__TASK__
On how many lines of these entries does the word "Localize" occur? State the number alone.

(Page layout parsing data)
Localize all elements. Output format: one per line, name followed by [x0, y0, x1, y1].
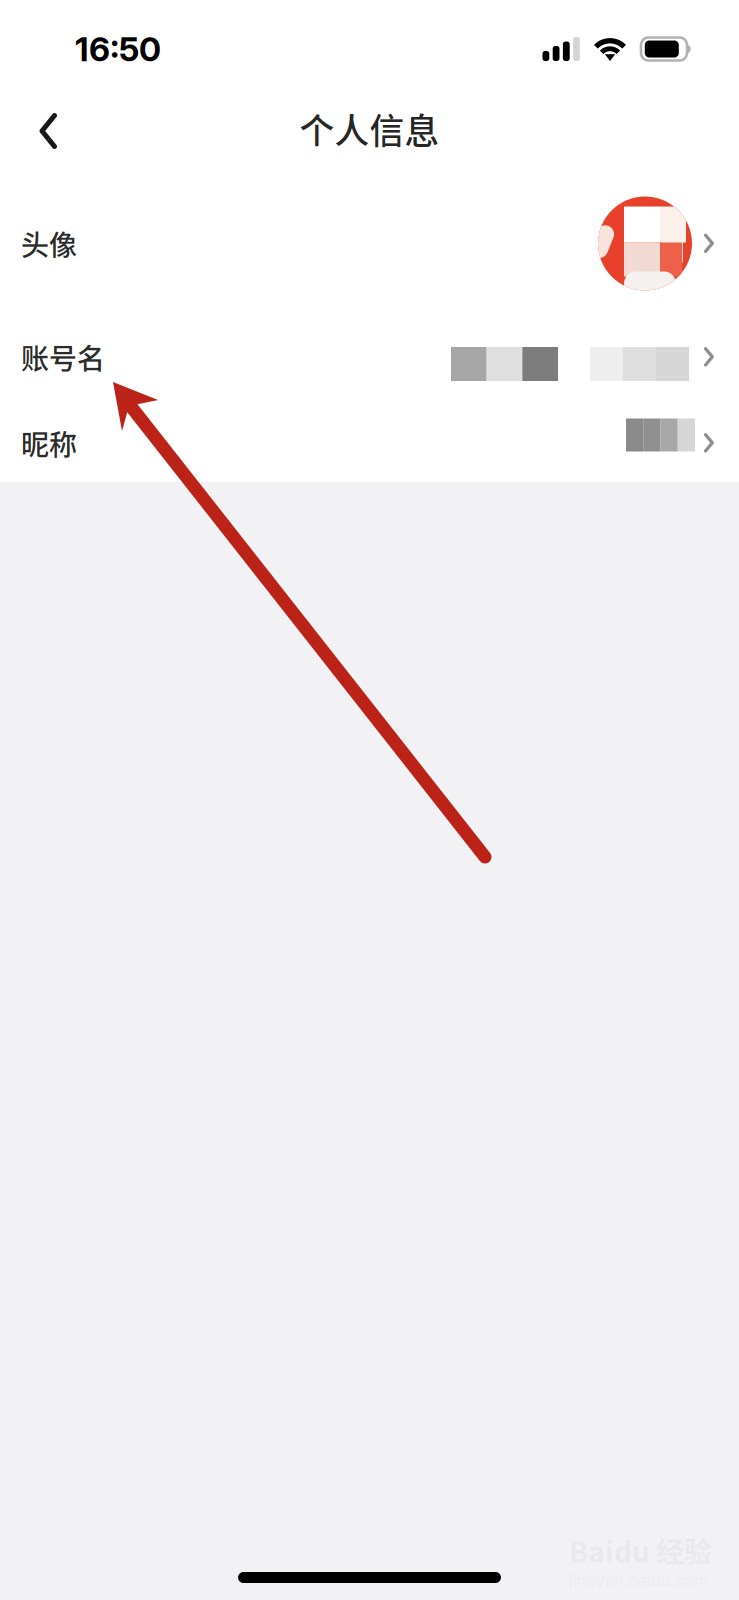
- button[interactable]: 账号名: [0, 307, 739, 407]
- staticText: 账号名: [21, 337, 105, 377]
- staticText: 个人信息: [300, 104, 440, 154]
- button[interactable]: 头像: [0, 180, 739, 307]
- button[interactable]: 昵称: [0, 407, 739, 479]
- staticText: Baidu 经验: [569, 1530, 712, 1570]
- button[interactable]: 返回: [15, 98, 81, 164]
- staticText: 16:50: [75, 29, 161, 69]
- staticText: 昵称: [21, 423, 77, 463]
- staticText: 头像: [21, 223, 77, 264]
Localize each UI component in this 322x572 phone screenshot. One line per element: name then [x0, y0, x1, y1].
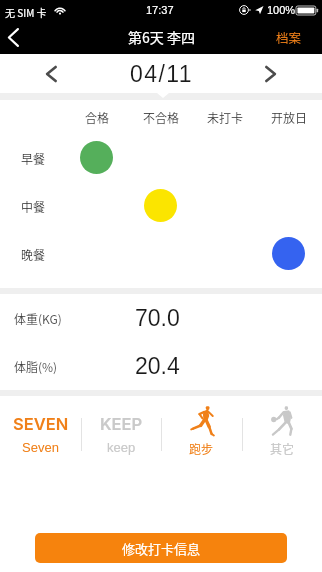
button[interactable]: 跑步 — [161, 396, 242, 464]
button[interactable]: 其它 — [242, 396, 322, 464]
staticText: 17:37 — [146, 4, 174, 16]
staticText: 晚餐 — [21, 246, 46, 263]
staticText: 20.4 — [135, 353, 180, 379]
staticText: 档案 — [276, 28, 302, 46]
staticText: SEVEN — [13, 414, 69, 434]
staticText: 其它 — [270, 440, 295, 457]
staticText: 中餐 — [21, 198, 46, 215]
button[interactable]: 修改打卡信息 — [35, 533, 287, 563]
button[interactable]: Previous day — [24, 54, 79, 93]
button[interactable]: SEVEN — [0, 396, 81, 464]
staticText: 04/11 — [130, 61, 193, 87]
staticText: 70.0 — [135, 305, 180, 331]
staticText: KEEP — [100, 414, 143, 434]
staticText: 100% — [267, 4, 296, 16]
button[interactable]: 早餐 — [80, 141, 113, 174]
staticText: 未打卡 — [207, 109, 244, 126]
staticText: 不合格 — [143, 109, 180, 126]
staticText: 开放日 — [271, 109, 308, 126]
button[interactable]: 档案 — [256, 20, 322, 54]
staticText: 合格 — [85, 109, 110, 126]
button[interactable]: KEEP — [81, 396, 162, 464]
staticText: 跑步 — [189, 440, 214, 457]
staticText: 体脂(%) — [14, 358, 58, 375]
staticText: 修改打卡信息 — [122, 539, 201, 558]
staticText: Seven — [22, 440, 59, 455]
staticText: keep — [107, 440, 136, 455]
staticText: 第6天 李四 — [128, 27, 195, 47]
button[interactable]: Next day — [243, 54, 298, 93]
staticText: 体重(KG) — [14, 310, 62, 327]
button[interactable]: 晚餐 — [272, 237, 305, 270]
staticText: 无 SIM 卡 — [5, 5, 47, 19]
staticText: 早餐 — [21, 150, 46, 167]
button[interactable]: Back — [0, 20, 34, 54]
button[interactable]: 中餐 — [144, 189, 177, 222]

__WRITTEN SOLUTION__
2